Exposure to secondhand smoke, or passive smoking, in childhood was defined as spending several hours a day in a smoky room as a child, based on participants’ self-report. Adult exposure to passive smoking referred to women’s self-report of spending at least 1 hour a day around actively smoking adults. Researchers further stratified participants according to whether they currently smoke, have never smoked, or used to smoke. Additional covariates in the fully adjusted models included body mass index and educational level.
About one in seven of the women (13.5%) reported exposure to childhood passive smoking, and just over half (53.6%) reported passive smoking exposure as adults. Overall, 58.9% of participants had secondhand exposure in adulthood or childhood, and 8.25% had both.
A positive association existed between childhood exposure and rheumatoid arthritis in the unadjusted and adjusted models.

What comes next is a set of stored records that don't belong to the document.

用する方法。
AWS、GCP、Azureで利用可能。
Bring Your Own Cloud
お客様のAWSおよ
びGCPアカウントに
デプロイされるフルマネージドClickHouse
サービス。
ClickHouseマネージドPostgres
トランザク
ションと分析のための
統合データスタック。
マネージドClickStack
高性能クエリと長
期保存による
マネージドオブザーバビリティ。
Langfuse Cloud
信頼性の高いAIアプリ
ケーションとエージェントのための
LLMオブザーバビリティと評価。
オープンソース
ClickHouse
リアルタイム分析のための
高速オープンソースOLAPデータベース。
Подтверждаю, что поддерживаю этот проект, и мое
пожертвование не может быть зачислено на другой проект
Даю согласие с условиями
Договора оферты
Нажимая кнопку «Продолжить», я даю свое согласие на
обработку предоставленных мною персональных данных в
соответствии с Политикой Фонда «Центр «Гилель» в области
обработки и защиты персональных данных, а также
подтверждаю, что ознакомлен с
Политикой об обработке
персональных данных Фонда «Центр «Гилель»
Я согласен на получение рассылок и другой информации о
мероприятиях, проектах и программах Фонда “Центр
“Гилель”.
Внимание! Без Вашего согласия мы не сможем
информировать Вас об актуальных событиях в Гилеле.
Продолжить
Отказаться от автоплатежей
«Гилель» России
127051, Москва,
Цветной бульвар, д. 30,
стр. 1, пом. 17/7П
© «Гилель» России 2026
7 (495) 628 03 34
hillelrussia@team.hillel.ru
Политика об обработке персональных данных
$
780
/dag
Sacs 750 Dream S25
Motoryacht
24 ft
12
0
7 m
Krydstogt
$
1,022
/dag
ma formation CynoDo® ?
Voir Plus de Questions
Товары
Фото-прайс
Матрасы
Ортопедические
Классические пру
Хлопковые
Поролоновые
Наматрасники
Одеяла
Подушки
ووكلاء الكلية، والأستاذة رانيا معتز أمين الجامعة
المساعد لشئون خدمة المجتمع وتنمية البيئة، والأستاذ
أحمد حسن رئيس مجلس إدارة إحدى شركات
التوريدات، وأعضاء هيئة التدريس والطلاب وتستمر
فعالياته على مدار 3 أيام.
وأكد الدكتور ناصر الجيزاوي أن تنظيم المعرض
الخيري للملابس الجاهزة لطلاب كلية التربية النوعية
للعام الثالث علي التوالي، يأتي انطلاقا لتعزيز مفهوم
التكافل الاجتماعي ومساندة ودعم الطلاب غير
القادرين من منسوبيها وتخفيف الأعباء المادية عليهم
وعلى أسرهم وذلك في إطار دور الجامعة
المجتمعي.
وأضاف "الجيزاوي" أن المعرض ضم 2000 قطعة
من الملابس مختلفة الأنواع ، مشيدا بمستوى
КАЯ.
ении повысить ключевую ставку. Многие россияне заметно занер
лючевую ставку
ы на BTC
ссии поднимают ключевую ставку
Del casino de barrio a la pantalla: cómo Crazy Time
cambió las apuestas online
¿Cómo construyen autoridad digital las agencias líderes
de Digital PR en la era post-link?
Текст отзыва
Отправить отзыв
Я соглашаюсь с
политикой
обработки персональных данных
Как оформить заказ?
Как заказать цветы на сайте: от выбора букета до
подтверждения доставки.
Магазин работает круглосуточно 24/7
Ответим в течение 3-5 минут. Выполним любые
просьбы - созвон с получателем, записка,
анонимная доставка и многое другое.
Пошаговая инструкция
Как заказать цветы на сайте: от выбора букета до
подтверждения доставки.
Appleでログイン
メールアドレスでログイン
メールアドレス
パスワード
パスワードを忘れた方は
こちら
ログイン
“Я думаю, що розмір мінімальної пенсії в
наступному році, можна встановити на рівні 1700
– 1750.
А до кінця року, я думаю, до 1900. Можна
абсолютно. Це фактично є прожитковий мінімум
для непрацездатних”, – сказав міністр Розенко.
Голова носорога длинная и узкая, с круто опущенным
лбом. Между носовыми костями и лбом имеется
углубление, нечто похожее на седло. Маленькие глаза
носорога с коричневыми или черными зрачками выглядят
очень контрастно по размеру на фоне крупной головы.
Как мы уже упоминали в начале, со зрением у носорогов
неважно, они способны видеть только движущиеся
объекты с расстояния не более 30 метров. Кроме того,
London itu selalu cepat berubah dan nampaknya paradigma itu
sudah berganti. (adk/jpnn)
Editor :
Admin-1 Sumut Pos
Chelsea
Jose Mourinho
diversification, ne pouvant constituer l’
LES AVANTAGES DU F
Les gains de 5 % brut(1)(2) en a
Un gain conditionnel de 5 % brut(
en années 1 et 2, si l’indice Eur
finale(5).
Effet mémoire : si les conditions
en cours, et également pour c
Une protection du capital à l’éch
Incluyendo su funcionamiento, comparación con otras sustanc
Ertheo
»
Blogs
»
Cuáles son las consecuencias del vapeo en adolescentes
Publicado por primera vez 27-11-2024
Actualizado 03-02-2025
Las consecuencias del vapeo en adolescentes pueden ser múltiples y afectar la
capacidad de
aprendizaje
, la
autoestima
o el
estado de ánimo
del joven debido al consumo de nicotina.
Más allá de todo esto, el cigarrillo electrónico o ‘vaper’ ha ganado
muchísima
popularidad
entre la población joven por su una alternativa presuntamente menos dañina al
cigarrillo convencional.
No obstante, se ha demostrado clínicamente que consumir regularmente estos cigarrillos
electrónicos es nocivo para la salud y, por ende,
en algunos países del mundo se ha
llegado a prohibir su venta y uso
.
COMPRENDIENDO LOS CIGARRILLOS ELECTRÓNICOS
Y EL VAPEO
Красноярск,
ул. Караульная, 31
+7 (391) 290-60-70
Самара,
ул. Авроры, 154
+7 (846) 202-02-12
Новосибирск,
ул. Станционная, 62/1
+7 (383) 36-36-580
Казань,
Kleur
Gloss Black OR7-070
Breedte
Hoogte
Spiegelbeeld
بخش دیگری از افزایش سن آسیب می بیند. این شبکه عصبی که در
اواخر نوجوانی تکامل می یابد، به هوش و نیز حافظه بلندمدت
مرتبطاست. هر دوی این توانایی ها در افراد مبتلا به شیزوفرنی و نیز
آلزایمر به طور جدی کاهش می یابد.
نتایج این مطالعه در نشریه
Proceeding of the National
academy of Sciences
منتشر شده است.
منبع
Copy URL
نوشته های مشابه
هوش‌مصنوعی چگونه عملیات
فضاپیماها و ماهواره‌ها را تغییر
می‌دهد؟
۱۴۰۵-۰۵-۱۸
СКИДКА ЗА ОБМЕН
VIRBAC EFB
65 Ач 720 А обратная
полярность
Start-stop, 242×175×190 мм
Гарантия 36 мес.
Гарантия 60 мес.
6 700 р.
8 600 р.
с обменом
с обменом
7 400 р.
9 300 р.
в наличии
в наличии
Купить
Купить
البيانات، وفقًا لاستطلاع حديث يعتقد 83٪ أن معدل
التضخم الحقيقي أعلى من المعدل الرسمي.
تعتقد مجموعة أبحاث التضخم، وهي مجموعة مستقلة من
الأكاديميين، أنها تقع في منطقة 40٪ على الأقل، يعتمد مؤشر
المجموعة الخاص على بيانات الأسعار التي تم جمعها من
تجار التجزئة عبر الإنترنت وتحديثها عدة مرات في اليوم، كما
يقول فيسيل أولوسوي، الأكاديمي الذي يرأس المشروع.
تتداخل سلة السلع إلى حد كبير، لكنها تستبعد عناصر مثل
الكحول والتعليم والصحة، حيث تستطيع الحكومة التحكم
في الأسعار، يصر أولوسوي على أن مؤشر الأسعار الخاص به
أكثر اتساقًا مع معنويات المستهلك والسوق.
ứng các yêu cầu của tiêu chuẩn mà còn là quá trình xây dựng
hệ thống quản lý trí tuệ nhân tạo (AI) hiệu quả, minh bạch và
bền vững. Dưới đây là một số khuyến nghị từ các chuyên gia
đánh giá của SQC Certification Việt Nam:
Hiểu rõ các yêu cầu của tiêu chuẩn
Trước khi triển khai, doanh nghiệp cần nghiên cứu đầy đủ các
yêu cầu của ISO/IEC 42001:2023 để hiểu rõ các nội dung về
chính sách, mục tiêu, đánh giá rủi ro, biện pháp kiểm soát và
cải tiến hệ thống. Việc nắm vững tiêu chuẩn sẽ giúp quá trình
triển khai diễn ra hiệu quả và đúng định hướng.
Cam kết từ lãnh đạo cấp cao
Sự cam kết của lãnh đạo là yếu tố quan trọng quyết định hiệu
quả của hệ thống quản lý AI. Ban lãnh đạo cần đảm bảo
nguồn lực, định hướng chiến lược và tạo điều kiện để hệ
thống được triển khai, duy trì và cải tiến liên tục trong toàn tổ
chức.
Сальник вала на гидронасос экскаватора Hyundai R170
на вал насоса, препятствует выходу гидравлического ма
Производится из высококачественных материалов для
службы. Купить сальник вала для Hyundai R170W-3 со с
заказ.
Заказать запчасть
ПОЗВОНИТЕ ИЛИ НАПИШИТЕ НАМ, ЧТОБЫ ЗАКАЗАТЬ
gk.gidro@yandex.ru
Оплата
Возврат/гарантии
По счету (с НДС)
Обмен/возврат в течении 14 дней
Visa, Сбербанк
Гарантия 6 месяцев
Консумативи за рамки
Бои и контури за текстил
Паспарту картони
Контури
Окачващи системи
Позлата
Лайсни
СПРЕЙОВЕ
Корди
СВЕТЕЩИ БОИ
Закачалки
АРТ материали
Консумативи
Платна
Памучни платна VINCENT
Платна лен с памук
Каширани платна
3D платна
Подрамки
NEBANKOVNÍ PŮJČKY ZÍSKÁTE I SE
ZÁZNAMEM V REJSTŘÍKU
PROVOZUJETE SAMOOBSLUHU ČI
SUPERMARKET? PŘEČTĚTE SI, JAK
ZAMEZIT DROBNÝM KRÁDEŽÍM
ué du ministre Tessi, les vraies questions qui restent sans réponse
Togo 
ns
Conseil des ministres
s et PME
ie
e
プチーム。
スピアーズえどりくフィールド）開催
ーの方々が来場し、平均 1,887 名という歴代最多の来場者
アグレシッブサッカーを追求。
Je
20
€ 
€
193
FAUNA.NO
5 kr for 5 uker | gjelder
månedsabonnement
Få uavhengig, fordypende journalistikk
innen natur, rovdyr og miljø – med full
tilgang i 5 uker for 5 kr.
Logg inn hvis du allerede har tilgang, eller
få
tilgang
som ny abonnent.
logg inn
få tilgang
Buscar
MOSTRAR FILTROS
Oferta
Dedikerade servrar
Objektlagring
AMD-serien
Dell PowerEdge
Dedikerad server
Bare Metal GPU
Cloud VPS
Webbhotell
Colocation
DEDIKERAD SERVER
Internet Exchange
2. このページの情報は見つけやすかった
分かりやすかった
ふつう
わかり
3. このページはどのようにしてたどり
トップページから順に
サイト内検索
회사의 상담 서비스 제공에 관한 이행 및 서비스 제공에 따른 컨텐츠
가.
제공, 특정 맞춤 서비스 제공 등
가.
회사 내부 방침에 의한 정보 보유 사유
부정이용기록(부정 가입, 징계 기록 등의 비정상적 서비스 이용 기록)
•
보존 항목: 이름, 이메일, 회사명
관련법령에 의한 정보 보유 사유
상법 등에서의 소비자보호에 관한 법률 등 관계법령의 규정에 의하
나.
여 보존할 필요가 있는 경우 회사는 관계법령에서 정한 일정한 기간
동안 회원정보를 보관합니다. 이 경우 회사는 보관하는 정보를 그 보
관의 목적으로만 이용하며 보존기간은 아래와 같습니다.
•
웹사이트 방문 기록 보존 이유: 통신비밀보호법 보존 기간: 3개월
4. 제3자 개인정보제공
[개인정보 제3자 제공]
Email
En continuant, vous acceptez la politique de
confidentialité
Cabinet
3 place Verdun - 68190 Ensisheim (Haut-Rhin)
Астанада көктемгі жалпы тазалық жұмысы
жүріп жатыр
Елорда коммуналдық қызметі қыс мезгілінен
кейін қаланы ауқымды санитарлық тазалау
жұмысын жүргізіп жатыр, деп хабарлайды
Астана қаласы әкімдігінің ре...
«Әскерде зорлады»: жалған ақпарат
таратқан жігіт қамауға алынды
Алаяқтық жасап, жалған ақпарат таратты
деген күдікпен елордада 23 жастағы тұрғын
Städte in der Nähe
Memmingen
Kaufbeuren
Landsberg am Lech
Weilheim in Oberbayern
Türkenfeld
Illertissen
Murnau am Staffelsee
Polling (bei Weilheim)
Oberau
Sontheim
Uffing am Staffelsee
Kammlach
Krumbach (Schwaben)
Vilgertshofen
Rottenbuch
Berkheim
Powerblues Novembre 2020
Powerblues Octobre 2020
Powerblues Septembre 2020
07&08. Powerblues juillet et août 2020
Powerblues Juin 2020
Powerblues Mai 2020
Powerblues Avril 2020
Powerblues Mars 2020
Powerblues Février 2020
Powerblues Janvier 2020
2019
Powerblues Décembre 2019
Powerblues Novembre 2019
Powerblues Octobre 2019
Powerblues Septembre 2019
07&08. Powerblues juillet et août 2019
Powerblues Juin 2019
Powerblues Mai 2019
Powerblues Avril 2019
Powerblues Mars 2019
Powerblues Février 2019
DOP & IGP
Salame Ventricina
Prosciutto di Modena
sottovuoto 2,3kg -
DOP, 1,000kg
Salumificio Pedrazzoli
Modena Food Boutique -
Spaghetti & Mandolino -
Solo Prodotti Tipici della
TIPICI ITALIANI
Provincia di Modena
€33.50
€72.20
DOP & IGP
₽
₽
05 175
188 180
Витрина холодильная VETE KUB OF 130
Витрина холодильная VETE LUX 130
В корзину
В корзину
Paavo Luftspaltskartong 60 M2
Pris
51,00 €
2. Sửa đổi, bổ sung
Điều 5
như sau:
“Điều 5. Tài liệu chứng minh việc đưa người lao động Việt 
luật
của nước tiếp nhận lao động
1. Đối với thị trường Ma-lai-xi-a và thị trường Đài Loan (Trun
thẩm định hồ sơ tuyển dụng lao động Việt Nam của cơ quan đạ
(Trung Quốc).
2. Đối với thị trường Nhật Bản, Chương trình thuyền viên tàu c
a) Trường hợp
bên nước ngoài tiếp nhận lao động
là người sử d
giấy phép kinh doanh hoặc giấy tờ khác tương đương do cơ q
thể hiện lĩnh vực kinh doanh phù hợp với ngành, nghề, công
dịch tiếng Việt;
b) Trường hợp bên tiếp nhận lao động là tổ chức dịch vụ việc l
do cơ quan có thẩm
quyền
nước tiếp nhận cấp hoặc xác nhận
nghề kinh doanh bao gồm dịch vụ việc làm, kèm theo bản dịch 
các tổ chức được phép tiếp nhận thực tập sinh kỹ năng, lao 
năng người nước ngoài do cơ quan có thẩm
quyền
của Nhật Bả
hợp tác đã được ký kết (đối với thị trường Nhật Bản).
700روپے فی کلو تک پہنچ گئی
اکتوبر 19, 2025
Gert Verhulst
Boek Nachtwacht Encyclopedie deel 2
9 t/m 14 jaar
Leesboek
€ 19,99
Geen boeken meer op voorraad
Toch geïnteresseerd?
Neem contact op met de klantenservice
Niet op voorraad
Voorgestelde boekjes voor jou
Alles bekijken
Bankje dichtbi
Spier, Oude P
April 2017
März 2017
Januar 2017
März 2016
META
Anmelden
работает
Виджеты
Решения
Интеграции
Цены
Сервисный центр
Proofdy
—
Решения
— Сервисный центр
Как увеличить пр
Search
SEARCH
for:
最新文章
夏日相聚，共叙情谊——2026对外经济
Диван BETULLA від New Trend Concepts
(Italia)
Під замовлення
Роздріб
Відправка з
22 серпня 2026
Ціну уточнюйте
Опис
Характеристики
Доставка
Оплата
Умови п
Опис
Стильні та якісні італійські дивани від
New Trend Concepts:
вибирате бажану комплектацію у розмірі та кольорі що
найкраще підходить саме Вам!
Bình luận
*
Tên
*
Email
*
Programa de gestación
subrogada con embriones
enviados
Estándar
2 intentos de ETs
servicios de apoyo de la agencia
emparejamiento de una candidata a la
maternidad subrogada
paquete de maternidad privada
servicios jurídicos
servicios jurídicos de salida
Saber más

In the fully adjusted model, the risk of rheumatoid arthritis was 1.24 times greater overall for those exposed to secondhand smoke in childhood compared with those who had no exposure. The risk was even greater, however, among women who had never smoked (hazard ratio, 1.42), and the association was not statistically significant in women who had ever smoked.
Similarly, risk of rheumatoid arthritis was greater among those women reporting exposure to passive smoking in adulthood in the unadjusted and adjusted models (HR, 1.19 after adjustment). Once again, women who had never smoked had a modestly higher increased risk (HR, 1.27) if they had secondhand smoke exposure in adulthood, but no statistically significant association existed for women who were current or former smokers.
Although research had previously shown the association between active smoking and rheumatoid arthritis, these new findings suggest clinicians need to emphasize to their patients this additional negative effect from smoking.
Dr. Nguyen, Dr. Carmona, and Dr. Schulze-Koops have reported no relevant financial relationships.